Solved

Clean Orphan Data , what is it?

  • 24 February 2022
  • 2 replies
  • 1499 views

Badge +2

What is the Clean Orphan Data when running DDB Space Reclaim.

icon

Best answer by Damian Andre 25 February 2022, 05:23

View original

If you have a question or comment, please create a topic

2 replies

Userlevel 7
Badge +23

Hi @DaBackups , and welcome!

That phase is when we look for any blocks that are not referenced any longer to remove them, often as part of a Data Verification.

Reclaim idle space on Mount Paths

  • The Validate dedup data phase of the data verification job runs a quick verification on the deduplication database. For more information, see Quick Verification of the Deduplication Database (listed above in this page).

    The Data Verification jobs for DDB space reclamation is controlled by the Automatically submit Space Reclamation DDB Verification job when free space on Library is below this percent option in Media Management Configuration. For more information on this option, see Media Management Configuration: Service Configuration.

  • The Orphan Chunk Listing phase marks those blocks and chunks as orphan that are not referenced by any data block. This phase uses a single stream and if the data verification job is suspended during this phase, then on restarting the job, the listing phase also restarts.

  • The Defragment data phase, processes the files that can be defragmented (identified in the first phase) and the orphan chunks (identified in the Orphan Chunk Listing phase) by deleting the invalid or orphan data blocks, thereby reclaiming the unused space.

    Notes:

  • The Job Details dialog box displays the Estimated Completion time per phase when you run a DDB verification with Reclaim idle space on Mount Paths option.
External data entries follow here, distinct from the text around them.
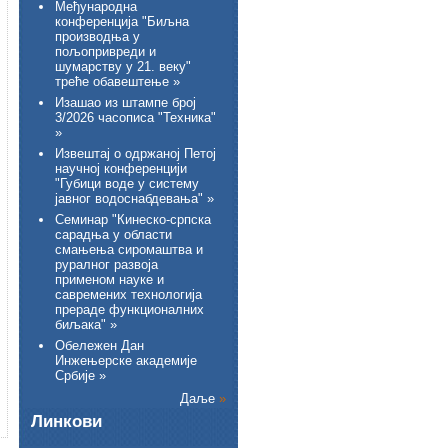
Међународна
конференција "Биљна
производња у
пољопривреди и
шумарству у 21. веку"
треће обавештење »
Изашао из штампе број
3/2026 часописа "Техника"
»
Извештај о одржаној Петој
научној конференцији
"Губици воде у систему
јавног водоснабдевања" »
Семинар "Кинеско-српска
сарадња у области
смањења сиромаштва и
руралног развоја
применом науке и
савремених технологија
прераде функционалних
биљака" »
Обележен Дан
Инжењерске академије
Србије »
Даље
»
Линкови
  • The Job Details dialog box displays the Percent Complete per phase when you run a DDB verification with Reclaim idle space on Mount Paths option. Both the phases are 50% each.

Use this space reclamation option for disk mount paths that do not support sparse files.
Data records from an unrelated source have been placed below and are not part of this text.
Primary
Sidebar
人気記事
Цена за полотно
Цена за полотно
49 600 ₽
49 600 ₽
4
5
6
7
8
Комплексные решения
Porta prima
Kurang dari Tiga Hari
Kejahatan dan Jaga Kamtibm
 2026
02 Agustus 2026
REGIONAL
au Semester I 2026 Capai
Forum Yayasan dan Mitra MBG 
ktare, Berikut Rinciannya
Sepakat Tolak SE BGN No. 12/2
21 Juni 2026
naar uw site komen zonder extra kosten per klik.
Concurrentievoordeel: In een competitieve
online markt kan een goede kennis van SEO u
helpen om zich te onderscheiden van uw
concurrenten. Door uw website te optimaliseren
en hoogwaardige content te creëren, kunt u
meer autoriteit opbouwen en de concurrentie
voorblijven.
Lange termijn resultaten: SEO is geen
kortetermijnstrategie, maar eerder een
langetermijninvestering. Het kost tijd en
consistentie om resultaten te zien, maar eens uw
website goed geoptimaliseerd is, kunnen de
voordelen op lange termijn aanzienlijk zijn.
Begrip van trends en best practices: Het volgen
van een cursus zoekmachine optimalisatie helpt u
Running a data verification job on the ddb with this option enabled defragments the data files that are identified (during the quick verification phase) with the unused space. The valid data blocks are retained. The invalid data blocks that are not being referred to by any backup jobs are deleted thereby reclaiming the unused storage space.

Reclamation Level: Use this slider to select the level of reclamation to be done. On the slider the numbers indicate the percentage of unused data blocks that can be defragmented.

  • 1 is equal to 80% (Least aggressive reclamation, low I/O on the disk)

  • 2 is equal to 60%

  • 3 is equal to 40%

  • 4 is equal to 20% (Most aggressive reclamation, higher I/O on the disk)

    For example: By default the slider is set at 3. This indicates that the data files that have 40% or more of invalid data blocks (unused space) and 60% or less of valid data blocks will be selected for defragmentation to reclaim the unused space.

    However, if you set the slider to 4, then the data files that have 20% or more of invalid data blocks (unused space) and 80% or less of valid data blocks will be selected for defragmentation. This will result in a very high I/O on the disk for reclaiming only 20% or more of the unused space. 

Full and Incremental Data Verification Job

https://documentation.commvault.com/11.26/expert/100399_data_verification_of_deduplicated_data.html

Userlevel 7
Badge +23

To explain a little more detail @DaBackups,

In some very edge case scenarios, its possible some data was no longer needed or referenced by the DDB, but pruning of that data failed for some reason. It could be that the Media Agent rebooted or services cycled at an inopportune time, or that the request was never properly processed by the Media Agent. In some very older versions of the software, a bug may also have caused pruning to be abandoned and data was left ‘orphaned’ on the disk that was no longer needed.

This option was added to go find data that is actually no longer valid and can be safely pruned. Its a separate operation because we scan the disk for the files that are no longer referenced by the DDB, rather than scanning the DDB to find the files to defrag - if that makes any sense.

There should be no need to run this frequently, but every so often it may catch some data which has been orphaned. I think its much of a rarity these days but can’t hurt to run periodically.